Shielding his eyes from the continuing influx of glass, Drummond sat up and jerked one of the levers beneath the control panel. With a rush of air, a pontoon shot away from the Amphibus-a horrified du Frongipanier aboard.

The flotation device thumped against the tarmac then reversed course, the rope tethering it to the Amphibus snapping back to the vehicle. Despite repeated bumps and asphalt burns, the customs official not only hung on but also raised his revolver.

Another glaring muzzle flash and a bullet penetrated the steel door dividing the cab and the cargo hold, ricocheting around like a mad bee.

“Any chance there’s another lever you can use?” Charlie asked.

Drummond brightened. “Yes, thank you! That is what I was trying to remember.”

He leaned forward, jerking another handle.

A red life ring disengaged with a feeble click and floated backward, like a frisbee.

It clipped du Frongipanier in the shoulder with a disheartening pfft. But enough force still to knock him off the pontoon. He tumbled backward along the tarmac, his revolver bouncing along with him. Right into his hand. As he slid to a stop, he fired again.

The bullet sparked the tarmac well wide of Charlie’s door. The Amphibus bounced, Charlie along with it, his head striking the roof liner. “What the hell?”

“Grass,” Drummond said.

Now Charlie saw it. The Amphibus was crossing the strip of lawn that paralleled the runway. A moment later the heavy vehicle clomped onto the runway itself.

Charlie looked up, bracing for impact with a descending 747.

The sky was empty, but a trio of police cars was converging on the Amphibus.

Extraordinarily composed, or perhaps just drained of panic, Charlie focused on the Caribbean, outlined by the moonlight, a mile up the runway. He tried to turn the Amphibus, wrestling gravity for control of the wheel. The tires howled. Whines and groans suggested the vehicle was about to collapse into a mass of spent automotive parts. It careened toward the water with the exception of a cylindrical tank-a fire extinguisher? — which burst through the rear door and bounced down the runway, leaving a comet trail of sparks.

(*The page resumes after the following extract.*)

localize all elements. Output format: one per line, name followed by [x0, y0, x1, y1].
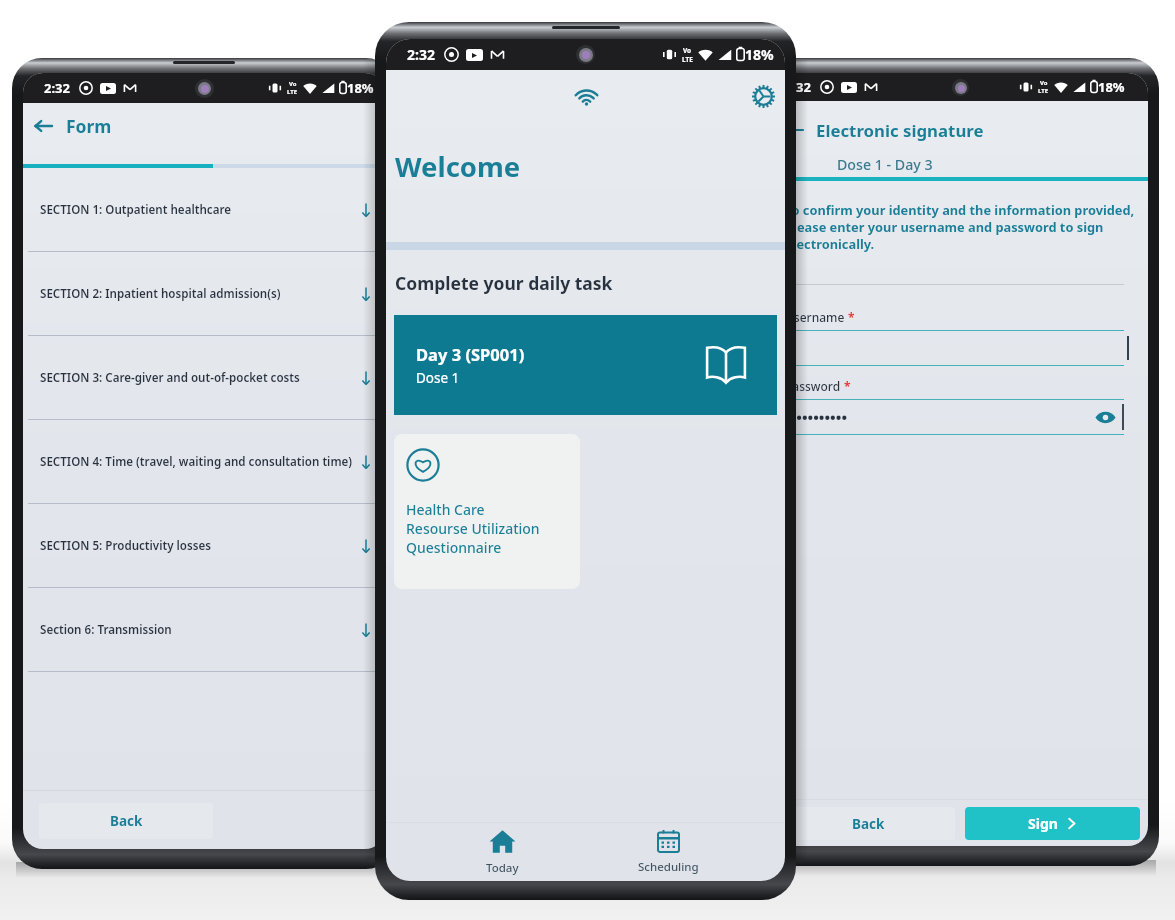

The first police car slalomed to avoid being struck, then accelerated, closing to within a city block of the Amphibus. The two other police cars fell behind the first, forming a triangular formation, suggesting to Charlie that they intended to “T-bone” the truck, or disable it by ramming its flanks.

Although the engine roared like a blast furnace, the Amphibus seemed to have maxed at seventy kilometers per hour.

The police cars closed to within striking range.

The water was half a mile ahead.

“Now would probably be a decent time to figure out how to turn this thing into a boat,” Charlie said.

Drummond stared across the cabin as if Charlie were the one with lucidity issues. “Turn this into a boat?”